Optimized synthesis of anti-COVID-19 drugs aided by retrosynthesis software.

作者信息

Qi Wentao, Zhai Dong, Song Danna, Liu Chengcheng, Yang Junxia, Sun Lei, Li Youyong, Li Xingwei, Deng Weiqiao

机构信息

Institute of Molecular Sciences and Engineering, Institute of Frontier and Interdisciplinary Science, Shandong University Qingdao 266237 P. R. China

Institute of Functional Nano & Soft Materials (FUNSOM), Jiangsu Key Laboratory for Carbon-Based Functional Materials & Devices, Soochow University Suzhou 215123 P. R. China

出版信息

RSC Med Chem. 2023 Mar 31;14(7):1254-1259. doi: 10.1039/d2md00444e. eCollection 2023 Jul 20.

DOI:10.1039/d2md00444e
PMID:37484565
原文链接:https://pmc.ncbi.nlm.nih.gov/articles/PMC10357945/
Abstract

Considering the millions of COVID-19 patients worldwide, a global critical challenge of low-cost and efficient anti-COVID-19 drug production has emerged. Favipiravir is one of the potential anti-COVID-19 drugs, but its original synthetic route with 7 harsh steps gives a low product yield (0.8%) and has a high cost ($68 per g).
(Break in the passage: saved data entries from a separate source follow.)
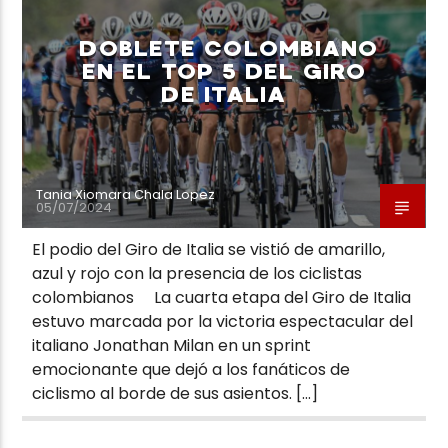
DOBLETE COLOMBIANO
EN EL TOP 5 DEL GIRO
DE ITALIA
Neiva Estereo
Tania Xiomara Chala Lopez
05/07/2024
El podio del Giro de Italia se vistió de amarillo,
azul y rojo con la presencia de los ciclistas
colombianos La cuarta etapa del Giro de Italia
estuvo marcada por la victoria espectacular del
italiano Jonathan Milan en un sprint
emocionante que dejó a los fanáticos de
ciclismo al borde de sus asientos. […]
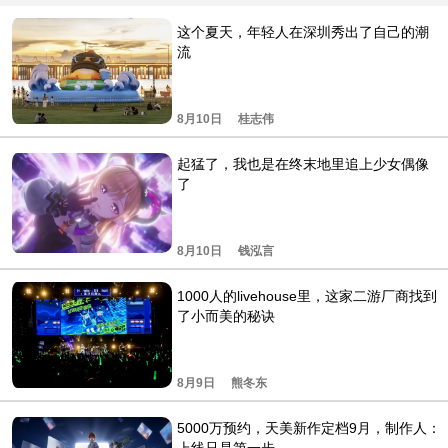
这个夏天，年轻人在深圳秀出了自己的潮
流
8月10日
桂志伟
起猛了，我也是在终末地里追上少女偶像
了
8月10日
钱泓言
1000人的livehouse里，这家二游厂商找到
了小而美的秘诀
8月9日
熊冬东
5000万预约，天美新作定档9月，制作人：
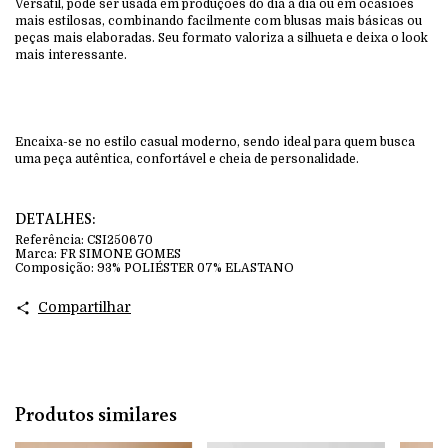
Versátil, pode ser usada em produções do dia a dia ou em ocasiões
mais estilosas, combinando facilmente com blusas mais básicas ou
peças mais elaboradas. Seu formato valoriza a silhueta e deixa o look
mais interessante.
Encaixa-se no estilo casual moderno, sendo ideal para quem busca
uma peça autêntica, confortável e cheia de personalidade.
DETALHES:
Referência:
CSI250670
Marca:
FR SIMONE GOMES
Composição:
93% POLIÉSTER 07% ELASTANO
Compartilhar
Produtos similares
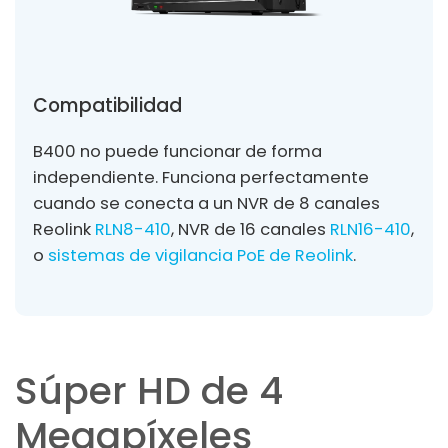
Compatibilidad
B400 no puede funcionar de forma
independiente. Funciona perfectamente
cuando se conecta a un NVR de 8 canales
Reolink
RLN8-410
, NVR de 16 canales
RLN16-410
,
o
sistemas de vigilancia PoE de Reolink
.
Súper HD de 4
Megapíxeles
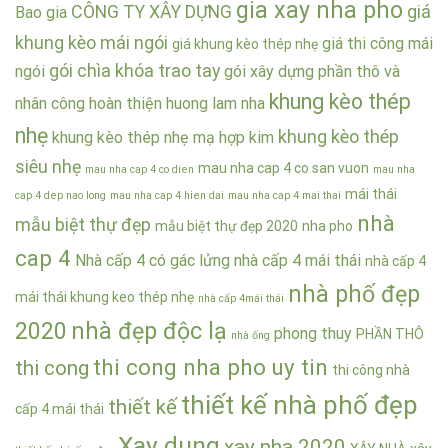
gia xay nha pho
CÔNG TY XÂY DỰNG
giá
Bao gia
khung kèo mái ngói
giá thi công mái
giá khung kèo thép nhẹ
gói chìa khóa trao tay
ngói
gói xây dựng phần thô và
khung kèo thép
nhân công hoàn thiện
huong lam nha
nhẹ
khung kèo thép
khung kèo thép nhẹ mạ hợp kim
siêu nhẹ
mau nha cap 4 co san vuon
mau nha cap 4 co dien
mau nha
mái thái
cap 4 dep nao long
mau nha cap 4 hien dai
mau nha cap 4 mai thai
nhà
mẫu biệt thự đẹp
mẫu biệt thự đẹp 2020
nha pho
cap 4
Nhà cấp 4 có gác lửng
nhà cấp 4 mái thái
nhà cấp 4
nhà phố đẹp
mái thái khung keo thép nhẹ
nhà cấp 4mái thái
2020
nhà đẹp độc lạ
phong thuy
PHẦN THÔ
nhà ống
thi cong nha pho uy tin
thi cong
thi công nhà
thiết kế nhà phố đẹp
thiết kế
cấp 4 mái thái
Xay dung
xay nha 2020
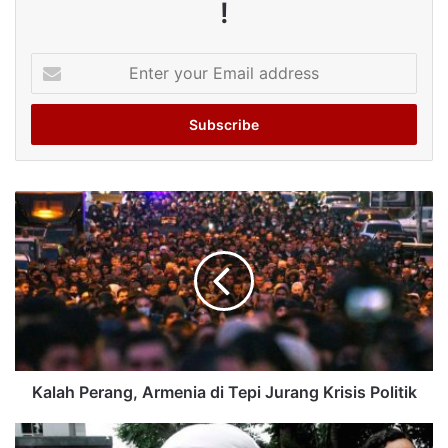
!
Enter
your
Email
address
Kalah Perang, Armenia di Tepi Jurang Krisis Politik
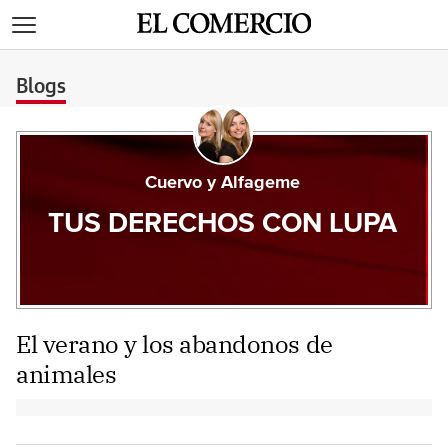
>
Blogs
Cuervo y Alfageme
TUS DERECHOS CON LUPA
El verano y los abandonos de
animales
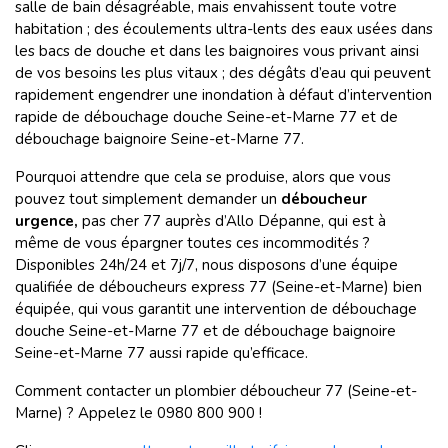
salle de bain désagréable, mais envahissent toute votre
habitation ; des écoulements ultra-lents des eaux usées dans
les bacs de douche et dans les baignoires vous privant ainsi
de vos besoins les plus vitaux ; des dégâts d’eau qui peuvent
rapidement engendrer une inondation à défaut d’intervention
rapide de débouchage douche Seine-et-Marne 77 et de
débouchage baignoire Seine-et-Marne 77.
Pourquoi attendre que cela se produise, alors que vous
pouvez tout simplement demander un
déboucheur
urgence,
pas cher 77 auprès d’Allo Dépanne, qui est à
même de vous épargner toutes ces incommodités ?
Disponibles 24h/24 et 7j/7, nous disposons d’une équipe
qualifiée de
déboucheurs express 77 (Seine-et-Marne) bien
équipée, qui vous garantit une intervention de débouchage
douche Seine-et-Marne 77 et de débouchage baignoire
Seine-et-Marne 77 aussi rapide qu’efficace.
Comment contacter un plombier déboucheur 77 (Seine-et-
Marne) ? Appelez le 0980 800 900 !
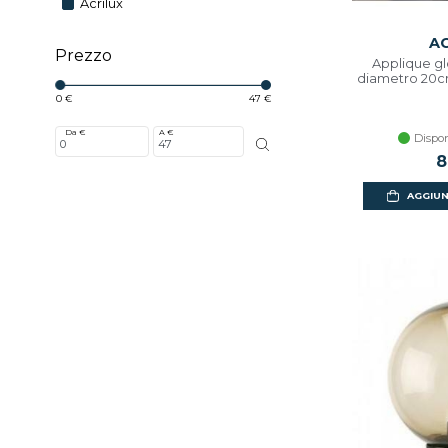
Acrilux
AC
Prezzo
Applique g
diametro 20cm
0 €
47 €
Da €
A €
Dispon
8
AGGIUN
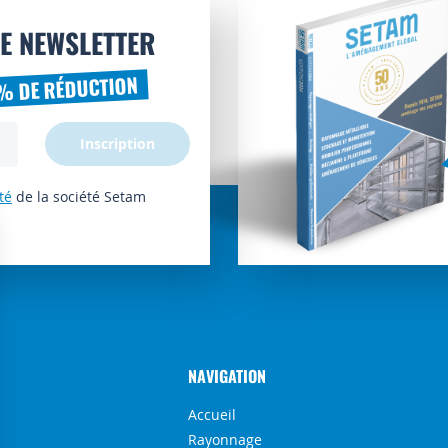
E NEWSLETTER
% DE RÉDUCTION
Inscription
té
de la société Setam
NAVIGATION
Accueil
Rayonnage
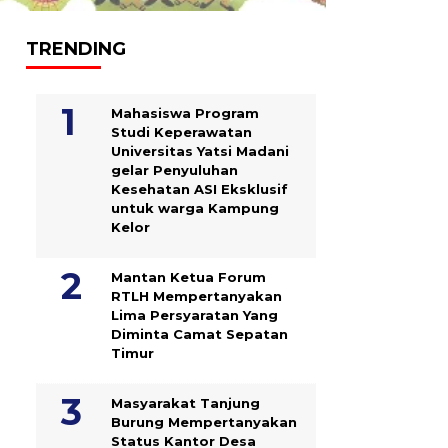
TRENDING
Mahasiswa Program
Studi Keperawatan
Universitas Yatsi Madani
gelar Penyuluhan
Kesehatan ASI Eksklusif
untuk warga Kampung
‎Kelor
Mantan Ketua Forum
RTLH Mempertanyakan
Lima Persyaratan Yang
Diminta Camat Sepatan
Timur
Masyarakat Tanjung
Burung Mempertanyakan
Status Kantor Desa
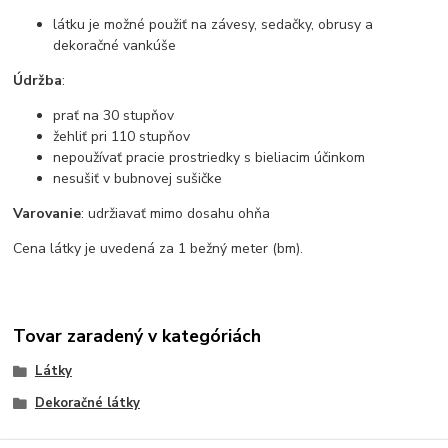
látku je možné použiť na závesy, sedačky, obrusy a
dekoračné vankúše
Údržba
:
prať na 30 stupňov
žehliť pri 110 stupňov
nepoužívať pracie prostriedky s bieliacim účinkom
nesušiť v bubnovej sušičke
Varovanie
: udržiavať mimo dosahu ohňa
Cena látky je uvedená za 1 bežný meter (bm).
Tovar zaradený v kategóriách
Látky
Dekoračné látky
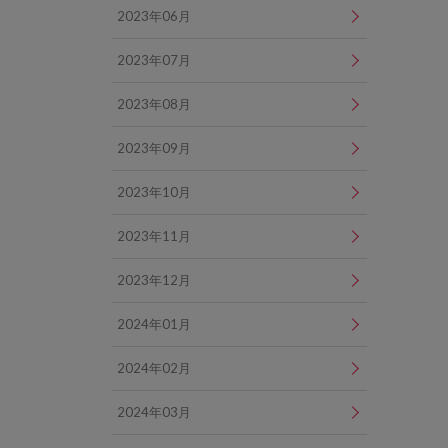
2023年06月
2023年07月
2023年08月
2023年09月
2023年10月
2023年11月
2023年12月
2024年01月
2024年02月
2024年03月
Herein, we demonstrated a low-cost and efficient synthesis route for favipiravir designed using improved retrosynthesis software, which involves only 3 steps under safe and near-ambient air conditions. A yield of 32% and cost of $1.54 per g were achieved by this synthetic route. We also used the same strategy to optimize the synthesis of sabizabulin. We anticipate that these synthetic routes will contribute to the prevention and treatment of COVID-19.

摘要

考虑到全球数百万新冠肺炎患者,低成本、高效生产抗新冠肺炎药物已成为一项全球性重大挑战。法匹拉韦是一种潜在的抗新冠肺炎药物,但其原始合成路线有7个苛刻步骤,产品收率低(0.8%)且成本高(每克68美元)。在此,我们展示了一种使用改进的逆合成软件设计的法匹拉韦低成本、高效合成路线,该路线在安全且接近环境空气的条件下仅需3步。此合成路线实现了32%的收率和每克1.54美元的成本。我们还采用相同策略优化了沙比布啉的合成。我们预计这些合成路线将有助于新冠肺炎的预防和治疗。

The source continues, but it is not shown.